To think there's a possibility this would have been a awful lie said in front of my DD to cover up something that actually happened in her care and I may never know. Even her dad who was sitting in the drivers seat said nothing (he sat there silent and didn't even seem concerned I could possibly hurt his child and he usually loves an opportunity to challenge me and find ways to argue.

Not sure what to believe or whether I'm looking to deep into it but I guess when I'm posting here and I'm listening to what people say I just happen to link things together I didn't notice before.

OP posts:
AllotmentTime · 24/08/2023 21:33

Well if it reassures you at all about the dog bite, if there's no mark then it was presumably very minor. I'm guessing there isn't as you haven't mentioned? So may have been more of an accidental scrape than a deliberate (on the dog's part) bite.

You could ask your ex / his mum to confirm that your DD is never left alone with the dog, that might be a way to tackle this.

tbh though OP I would suggest starting a new thread in relationships focusing on the other issues you are mentioning, because this one is likely to stay focused on your original title, whereas you'll probably get better advice on a new one.

Sesbatron · 24/08/2023 22:27

AllotmentTime · 24/08/2023 21:33

Well if it reassures you at all about the dog bite, if there's no mark then it was presumably very minor. I'm guessing there isn't as you haven't mentioned? So may have been more of an accidental scrape than a deliberate (on the dog's part) bite.

You could ask your ex / his mum to confirm that your DD is never left alone with the dog, that might be a way to tackle this.

tbh though OP I would suggest starting a new thread in relationships focusing on the other issues you are mentioning, because this one is likely to stay focused on your original title, whereas you'll probably get better advice on a new one.

Fair point. I was more emotional when writing this and it didn't come out as well as expected and I rushed it. Thanks :)

OP posts:
Gremlins101 · 24/08/2023 23:42

Don't worry about the name thing.

You're going to have plenty of work figuring out the rest. It sounds toxic but don't underestimate your child - She will not be alienated from you, despite their efforts. Get help and support and move forward with your child. You can do this 💪

WandaWonder · 24/08/2023 23:44

Sesbatron · 24/08/2023 13:14

I didn't explain the name thing very well - basically she will refer to me by my name sometimes rather than mummy to my daughter. For example by saying "go and find Emily" (not my real name for reference)

Why on earth is that an issue?

CandyLeBonBon · 24/08/2023 23:48

So she's trying to distance you from your daughter by using you first name rather than refer to you as 'mummy'? Reducing you to someone insignificant and paving the way for her to step in as your DD's 'special person' - or at least that's how it read to me, @Sesbatron ?

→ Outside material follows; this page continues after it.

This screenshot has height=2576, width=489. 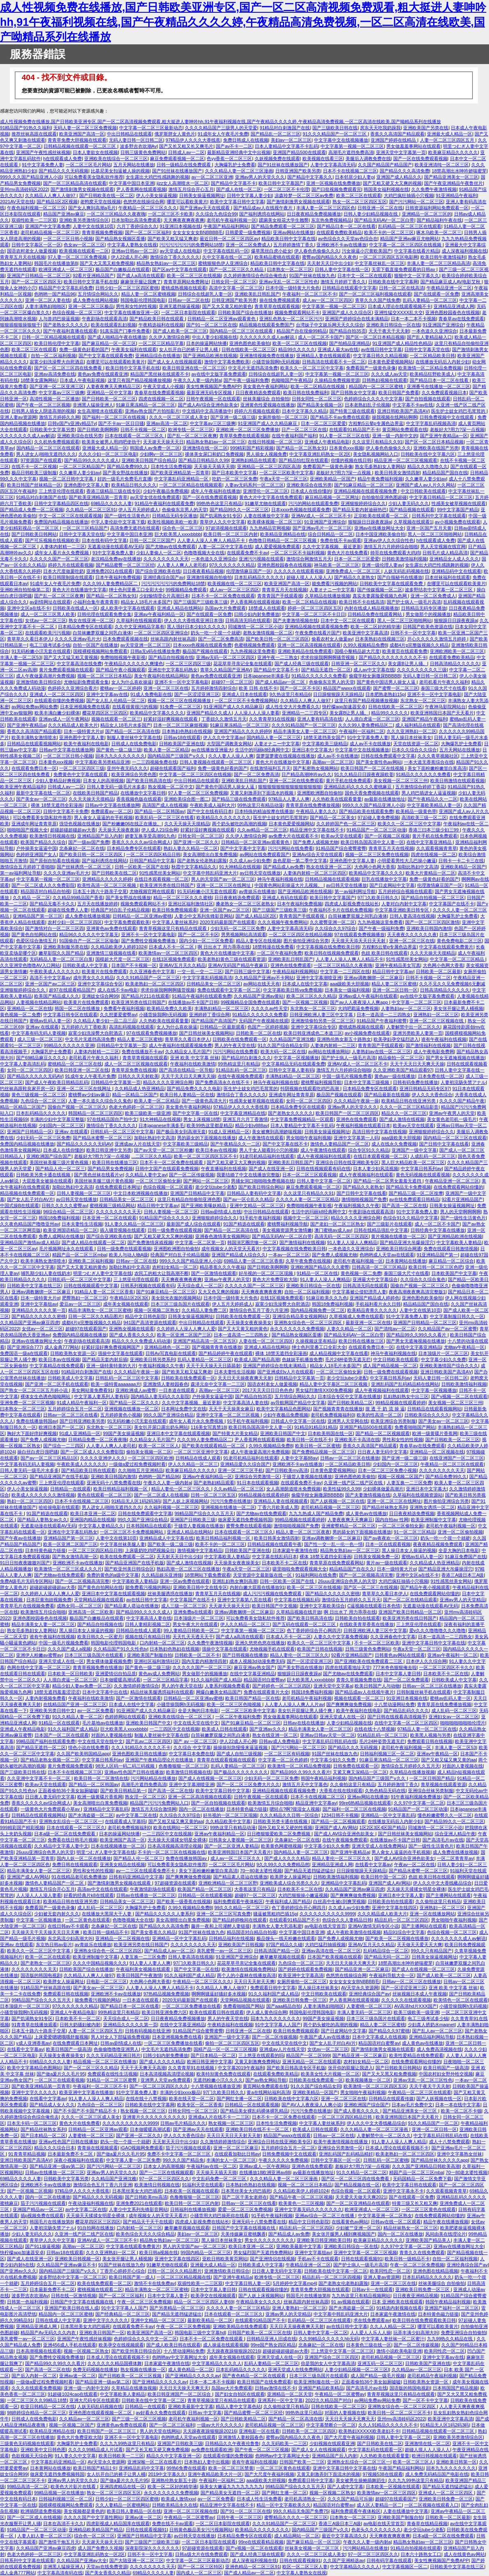 What do you see at coordinates (346, 2153) in the screenshot?
I see `亚洲乱码国产乱码精品精奸` at bounding box center [346, 2153].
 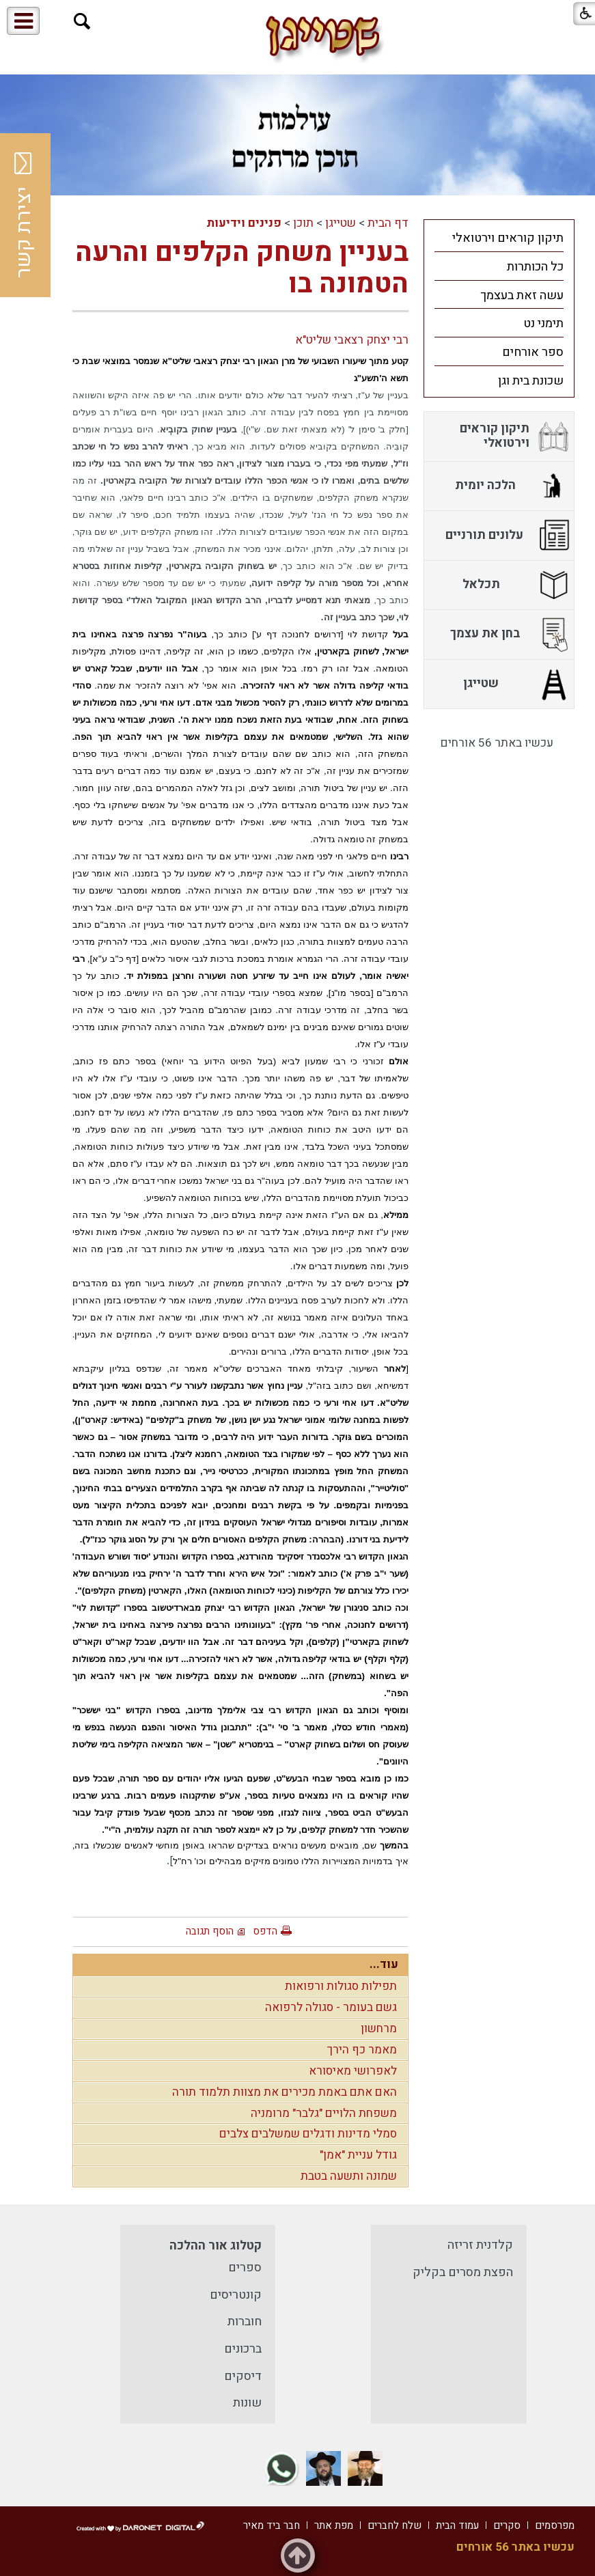 What do you see at coordinates (265, 1931) in the screenshot?
I see `הדפס` at bounding box center [265, 1931].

Thirdsummerofourdiscontent · 24/08/2023 23:56

I think you are making your life unnecessarily hard worrying about things you cannot control. You can’t change everything that happens when your daughter is in her Dads care. You need to appear reasonable ( it’s almost a manipulation tactic, never show how stressed you are) and pick your battles.

OhLookIveChangedMyNameAgain · 25/08/2023 00:07

icallitasplodge · 24/08/2023 15:30

I think it’s sly but agree that it’s small fry compared to the rest.

It’s petty but I’d stop calling her grandma and him Dad. You’re seeing Anne (Nan) and Brian (Dad) on Monday etc.

oh lovely did you do a picture of you and Anne? Oh and there’s Brian! Etc

seeing as no one else in the thread seems to think it’s a problem when they do it to you, then this method should be all good.

My MIL used to call me by my name in the same way that the OPs ex-MIL is and this is exactly what I did (because I can be petty!). MIL soon stopped doing it to me. So this is actually good advice.